I immediately went for the treadmill and bicycle (30+6 minutes) followed by 10 minutes of Gi-Gong then 15 minutes of chair stretching and finally weights and medicine ball until I could not take more.

I am back sweat pack! Thanks Gary.

AND THE BLOG GOES ON

TADA!

drum roll please

100,038 PAGE VIEWS

Now, I know that doesn't mean 100,038 visitors, but I still say that represents a lot of people reading the blog.  I hope it has been of some use to you.  I intend to keep writing.

Time, time, time, see what's become of me??

Putting on socks is turmoil; Pulling up pants is taxing and those first steps in the morning are tragic.

This is my daybreak routine.

Even getting out of bed is a comedy of errors. Once up, I do about 20 minutes of stretching, enough to help me remain upright, followed by a half hour on the bike or treadmill.

You long-time readers will recognize a significant decrease in the amount of exercise; almost cut in half.

There are reasons for this dilution.

1. I hurt my shoulder in boxing and I had to cut out weights and take it very easy while jabbing.
2. I had to stop walking, with or without poles, due to balance issues
3. I liked not being able to exercise. You see, I am bit OC and had I tried to keep up the usual routine, I eventually would have burned out and quit altogther
4. I am a young 72, but not that young! I feel 25 but, unfortunately, the time-tide rules. The past as a percentage of your life grows while the future gets smaller and smaller until it disappears. I am not 25 and my future is destined to bring me down, every muscle weakened by its passage. I am weaker now than last year!
5. What do you expect? I have the shaking palsy!

But, while I sound depressed, I am not. My symptoms are far less onerous compared to what they should be entering my 9th year since diagnosis.

Time, like the fog*, comes on little cat feet and is quietly and quickly passing us by.

Time is really just the passage of events and PWP should make their events positive and memorable.

Lesson learned. Positive thinking and a little exercise is what keeps me going but I may face a future event that will test me and my principles greatly. You will know if it happens.

Stay tuned.

*Carl Sandberg, "Fog"

please help me, I'm falling'

I flew to Toronto and back and on both flights I was twitchy inside and I must have been outside as well. How do I know? I know because someone offered to help me each way. I accepted with thanks.

I feel unbalanced and slow and it must show. I find that humans will go out of their way to lend a hand to the weak, helping lift a bag into a shuttle bus, helping to lift a bag into the overhead and offering their seat to the obviously tired and aging man.

I am frequently off balance. No falls yet, touch wood; but, I must take special care when using stairs (up & down). A handrail is an absolute necessity.

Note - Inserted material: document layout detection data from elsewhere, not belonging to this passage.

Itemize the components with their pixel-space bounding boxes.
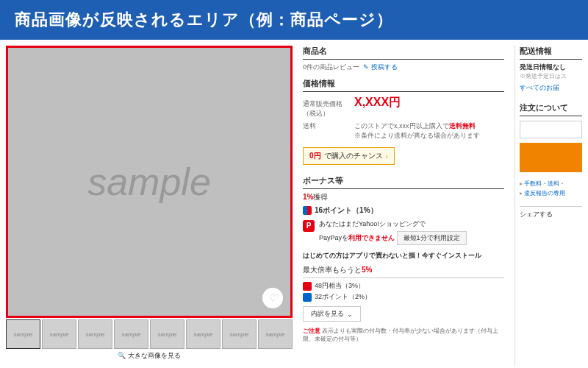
price-label: 通常販売価格 （税込） xyxy=(303,99,347,118)
info-links: 手数料・送料・ 違反報告の専用 xyxy=(520,180,582,199)
chevron-down-icon: ⌄ xyxy=(347,311,353,318)
breakdown-button[interactable]: 内訳を見る⌄ xyxy=(303,306,361,322)
paypay-icon: P xyxy=(303,220,315,232)
points-row: 16ポイント（1%） xyxy=(303,205,504,216)
price-value: X,XXX円 xyxy=(354,95,401,110)
max-rate-row: 最大倍率もらうと5% xyxy=(303,265,504,278)
paypay-notice: P あなたはまだYahoo!ショッピングで PayPayを利用できません 最短1… xyxy=(303,220,504,245)
product-name-label: 商品名 xyxy=(303,46,504,60)
delivery-all-link[interactable]: すべてのお届 xyxy=(520,83,582,93)
fee-link[interactable]: 手数料・送料・ xyxy=(520,180,582,189)
delivery-section-title: 配送情報 xyxy=(520,46,582,60)
paypay-small-icon xyxy=(303,282,312,291)
zero-yen-chance-button[interactable]: 0円で購入のチャンス› xyxy=(303,147,395,165)
thumbnail[interactable]: sample xyxy=(42,319,76,349)
delivery-note: ※発送予定日はス xyxy=(520,72,582,80)
content-area: sample ♡ sample sample sample sample sam… xyxy=(0,40,588,368)
chevron-right-icon: › xyxy=(386,152,388,160)
share-label: シェアする xyxy=(520,206,582,219)
add-to-cart-button[interactable] xyxy=(520,143,582,172)
tpoint-icon xyxy=(303,206,312,215)
bonus-percent: 1%獲得 xyxy=(303,192,504,202)
post-review-link[interactable]: ✎ 投稿する xyxy=(363,63,398,71)
price-section-title: 価格情報 xyxy=(303,78,504,92)
thumbnail-row: sample sample sample sample sample sampl… xyxy=(6,319,293,349)
paypay-setup-button[interactable]: 最短1分で利用設定 xyxy=(397,231,467,246)
thumbnail[interactable]: sample xyxy=(78,319,112,349)
watermark-text: sample xyxy=(87,160,211,204)
thumbnail[interactable]: sample xyxy=(6,319,40,349)
price-row: 通常販売価格 （税込） X,XXX円 xyxy=(303,95,504,118)
product-info-column: 商品名 0件の商品レビュー ✎ 投稿する 価格情報 通常販売価格 （税込） X,… xyxy=(298,46,509,367)
thumbnail[interactable]: sample xyxy=(186,319,220,349)
app-install-text: はじめての方はアプリで買わないと損！今すぐインストール xyxy=(303,251,504,261)
thumbnail[interactable]: sample xyxy=(222,319,257,349)
review-count: 0件の商品レビュー xyxy=(303,63,359,71)
points-value: 16ポイント（1%） xyxy=(315,205,378,216)
free-shipping-badge: 送料無料 xyxy=(449,122,476,130)
thumbnail[interactable]: sample xyxy=(258,319,293,349)
favorite-icon[interactable]: ♡ xyxy=(262,288,283,308)
sidebar-column: 配送情報 発送日情報なし ※発送予定日はス すべてのお届 注文について 手数料・… xyxy=(514,46,582,367)
caution-text: ご注意 表示よりも実際の付与数・付与率が少ない場合があります（付与上限、未確定の… xyxy=(303,328,504,343)
thumbnail[interactable]: sample xyxy=(150,319,184,349)
thumbnail[interactable]: sample xyxy=(114,319,148,349)
view-large-link[interactable]: 🔍 大きな画像を見る xyxy=(6,351,293,361)
shipping-text: このストアでx,xxx円以上購入で送料無料 ※条件により送料が異なる場合がありま… xyxy=(354,121,504,141)
main-product-image[interactable]: sample ♡ xyxy=(6,46,293,318)
rate-item: 48円相当（3%） xyxy=(303,281,504,291)
image-column: sample ♡ sample sample sample sample sam… xyxy=(6,46,293,367)
page-header: 商品画像が反映されるエリア（例：商品ページ） xyxy=(0,0,588,40)
order-section-title: 注文について xyxy=(520,100,582,116)
tpoint-small-icon xyxy=(303,293,312,302)
shipping-label: 送料 xyxy=(303,121,347,141)
quantity-input[interactable] xyxy=(520,121,582,138)
shipping-row: 送料 このストアでx,xxx円以上購入で送料無料 ※条件により送料が異なる場合が… xyxy=(303,121,504,141)
delivery-sub: 発送日情報なし xyxy=(520,63,582,72)
review-row: 0件の商品レビュー ✎ 投稿する xyxy=(303,63,504,72)
report-link[interactable]: 違反報告の専用 xyxy=(520,189,582,199)
rate-item: 32ポイント（2%） xyxy=(303,292,504,302)
bonus-section-title: ボーナス等 xyxy=(303,175,504,189)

I had a vivid dream last night, I was speedskating on the 400m track. I was on the back 200 and I could feel my speed. The wind on my face was cold and real and the sound of the skate blades cutting the ice provided the music for the night. I awoke disappointed.

I have now seen 2 videos wherein a person exhibiting the worst symptoms of PD has seen those symptoms disappear when

1. riding a bike
   
2. skating
   
3. dancing.

These can't be coincidences. There must be an answer to the question "why?" The dragons in the fairytales can be beaten and so can PD. It is only a matter of time.